Buch des Monats: Februar 2013

Klaus Hock

Einführung in die Interkulturelle Theologie

Darmstadt: Wissenschaftliche Buchgesellschaft 2010. 168 S. 24,0 x 16,6 cm. EUR 14,90. ISBN 978-3-534-20100-6.

Wo neue Inhalte zu lernen sind, werden auch neue Lehrbücher gebraucht. Für die im Rahmen der Modularisierung des Theologiestudiums in Deutschland neu verpflichtend gewordene Disziplin der „Interkulturellen Theologie“ sind in den vergangenen beiden Jahren die ersten drei Studienbücher erschienen. Eines davon ist das hier anzuzeigende Buch, das sich in die Reihe »Einführung Theologie« der Wissenschaftlichen Buchgesellschaft einordnet.

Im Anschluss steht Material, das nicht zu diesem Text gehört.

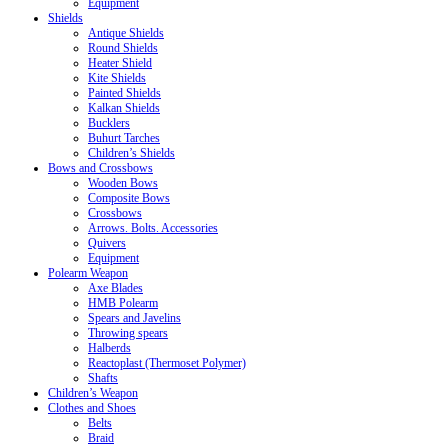
Equipment
Shields
Antique Shields
Round Shields
Heater Shield
Kite Shields
Painted Shields
Kalkan Shields
Bucklers
Buhurt Tarches
Children’s Shields
Bows and Crossbows
Wooden Bows
Composite Bows
Crossbows
Arrows. Bolts. Accessories
Quivers
Equipment
Polearm Weapon
Axe Blades
HMB Polearm
Spears and Javelins
Throwing spears
Halberds
Reactoplast (Thermoset Polymer)
Shafts
Children’s Weapon
Clothes and Shoes
Belts
Braid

Die besondere Eigenart des Entwurfs von Klaus Hock im Vergleich mit den parallel erschienenen Lehrbüchern von Volker Küster und Henning Wrogemann liegt in der konsequent historischen Herangehensweise. Bei jedem neuen Lernschritt werden die Lesenden sehr sorgfältig darüber unterrichtet, wann und wo ein bestimmter Aspekt erstmals gedacht wurde bzw. in Erscheinung trat, und welche Entwicklungen oder Verzweigungen er seitdem genommen hat. Dadurch ist das Buch auch für theologische Fachleute eine schnelle und zuverlässige Referenz für historische Zusammenhänge in allen Bereichen weltweiter Theologie, die im Rahmen einer Interkulturellen Theologie zu bedenken sind.

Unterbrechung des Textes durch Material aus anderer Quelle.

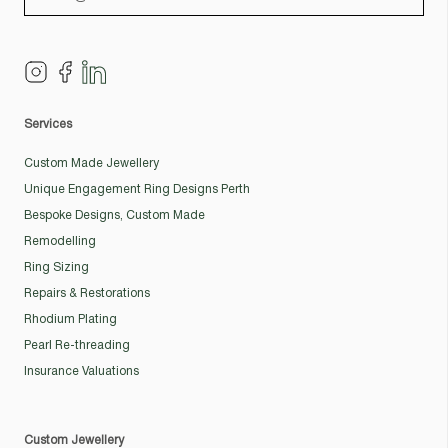
Services
Custom Made Jewellery
Unique Engagement Ring Designs Perth
Bespoke Designs, Custom Made
Remodelling
Ring Sizing
Repairs & Restorations
Rhodium Plating
Pearl Re-threading
Insurance Valuations
Custom Jewellery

Entsprechend dieser Grundanlage ist es für Hock völlig selbstverständlich und konsequent, die Interkulturelle Theologie historisch aus der Missionswissenschaft herzuleiten und sich in diesem Zusammenhang ausführlich mit der Geschichte der Missionswissenschaft seit ihren Anfängen – und sogar mit ihren geschichtlichen Voraussetzungen vor der Entstehung einer eigentlichen Missionswissenschaft zu beschäftigen. An der Debatte darüber, in welchem systematischen Verhältnis Missionswissenschaft und Interkulturelle Theologie zueinander stehen – ob die Interkulturelle Theologie an die Stelle der Missionswissenschaft tritt, ihr zur Seite steht oder ein neuer Name für dieselben Aufgaben ist, zeigt er sich dagegen weniger interessiert und nimmt nur verhalten dazu Stellung.

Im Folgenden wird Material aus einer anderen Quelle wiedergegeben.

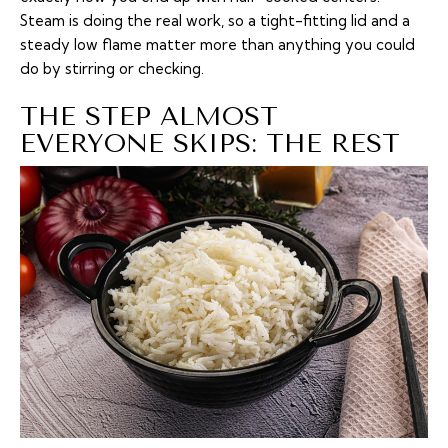
Steam is doing the real work, so a tight-fitting lid and a
steady low flame matter more than anything you could
do by stirring or checking.
THE STEP ALMOST
EVERYONE SKIPS: THE REST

Nach dem Abschnitt über die Entwicklungslinien von der Missionswissenschaft zur Interkulturellen Theologie widmet Hock ein Kapitel der interkulturellen Geschichte des Christentums unter den verschiedenen, historisch gewachsenen Perspektiven der Befassung damit. Dies ermöglicht gleichzeitig ein vertiefendes Verständnis derselben schrittweisen Perspektivwechsel vom Eurozentrismus zum Postkolonialismus, die auch für die Disziplingeschichte im engeren Sinne prägend waren.
Das dem Umfang nach längste dritte Kapitel gibt unter der Überschrift »Lokalität und Kontextualität« einen knappen Überblick über christliche Theologien in Afrika, Asien und Lateinamerika. Wie Hock selbst betont, ermöglicht der vorhandene Raum nicht mehr als eine »Vogelperspektive«, die dennoch als Erschließungshilfe und eine Art Landkarte für die Lektüre »außereuropäischer« Theologien gute Dienste zu erweisen vermag.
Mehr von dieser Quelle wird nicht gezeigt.